Cumhurbaşkanı Erdoğan’ın kişisel oy oranının yeterince yüksek olduğunu savunan AKP Genel Başkan Yardımcısı Mehmet Özhaseki’nin iddialı sözleri şöyle:”

“Çok şükür en çok sevindirecek taraf nedir biliyor musunuz? Cumhur İttifakı olarak biz bir araya geldiğimizde Sayın Cumhurbaşkanımız Erdoğan’ın oyu, tüm partilerin oyundan daha yüksek. Cumhurbaşkanımızın ismiyle yapılan anketlerde çok açık ara Cumhurbaşkanımız önde. Yüzde 50’yi çok rahat geçebiliyoruz. Seçimin galibi biz olacağız!”

Özhaseki’nin bu açıklaması AKP iktidarının resmi görüşü tabii ki... Oysa, yandaş olmayan anket firmalarının kamuoyu araştırmaları öyle demiyor. O anketlere göre AKP oyları yüzde 30’un altına düşmüş durumda!

Karanlıkta ıslık çalmak, korkmamak için yapılan bir eylemdir ama pek faydası yoktur!
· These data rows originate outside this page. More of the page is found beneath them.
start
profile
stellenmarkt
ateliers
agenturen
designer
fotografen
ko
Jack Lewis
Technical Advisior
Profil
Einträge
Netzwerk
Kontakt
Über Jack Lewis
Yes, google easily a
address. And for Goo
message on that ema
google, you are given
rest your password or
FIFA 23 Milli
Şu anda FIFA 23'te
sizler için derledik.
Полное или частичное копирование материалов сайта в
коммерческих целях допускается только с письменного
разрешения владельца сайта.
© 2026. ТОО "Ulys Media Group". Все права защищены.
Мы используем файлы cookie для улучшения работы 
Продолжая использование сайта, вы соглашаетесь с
Seçim sandığındaki gerçek, karanlıkta ıslık çalmaya benzemez!

İhmal mi? Acizlik mi?


Havalar iyice ısındı, sıcaklık arttı. Temmuz ve Ağustos aylarında yeni orman yangınları çıkabilir. Önlem aldık mı? Tedbirli miyiz? Yoksa yine derin acılar mı yaşayacağız?
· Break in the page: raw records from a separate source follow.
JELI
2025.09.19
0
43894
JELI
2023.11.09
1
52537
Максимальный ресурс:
Başımıza gelen tüm musibetlerin temel sebebi çağ dışı zihniyettir.

Geçen yılki büyük orman yangınlarından hiç ders almadık, kısa bir süre önce Marmaris’te binlerce dönüm ormanın cayır cayır yanmasını seyrettik.

Bu ülkede gerçek anlamda bir Orman Bakanlığı var mıdır, anlamış değilim.
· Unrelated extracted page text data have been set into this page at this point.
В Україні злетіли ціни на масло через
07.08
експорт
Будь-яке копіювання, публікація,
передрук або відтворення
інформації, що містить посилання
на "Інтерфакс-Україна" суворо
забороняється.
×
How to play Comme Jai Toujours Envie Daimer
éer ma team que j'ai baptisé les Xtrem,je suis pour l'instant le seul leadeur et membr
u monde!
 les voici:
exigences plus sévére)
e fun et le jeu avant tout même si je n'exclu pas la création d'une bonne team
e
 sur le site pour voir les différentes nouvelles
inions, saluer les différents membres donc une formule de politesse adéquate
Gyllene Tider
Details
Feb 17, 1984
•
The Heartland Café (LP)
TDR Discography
Her yıl orman varlıklarımızın yangınlarda yok olmasını böyle çaresizlik içinde seyredecek miyiz?

Kiralık uçaklarla işlerin yürümeyeceğini acaba ne zaman anlayacaklar?

“Yanacak ağaç kalmayınca yangın kendiliğinden söner.“ diye mi düşünüyorlar dersiniz? Nedir bu vurdumduymazlık?

Orman yangınlarıyla mücadele etmek için neler gerektiği bellidir ama yapılmıyor. Neden? Cehalet mi, ihmal mi, aymazlık mı, acizlik mi, anlamak mümkün değil!

TEBESSÜM

Temel doktorda...


Temel, karısı ile doktora gider, derdini uzun uzun anlatır. Onu dinleyen doktor, hasta kayıt defterine yazmak için sorar:

“Nerelisiniz?”

Temel doktora şüpheyle baktıktan sonra karısına döner:

“Yürü hanım, cidelum.”

“N’oldi? Niçun cideyruz?”

“Ula bi saat koniştuk, nereli olduğimuzu hâlâ anlamamiş. Hastaliğimizu nasıl anlayacak?”

GÜNÜN SÖZÜ


Kimine elek, kimine felek, kimine de kelektir bu dünya!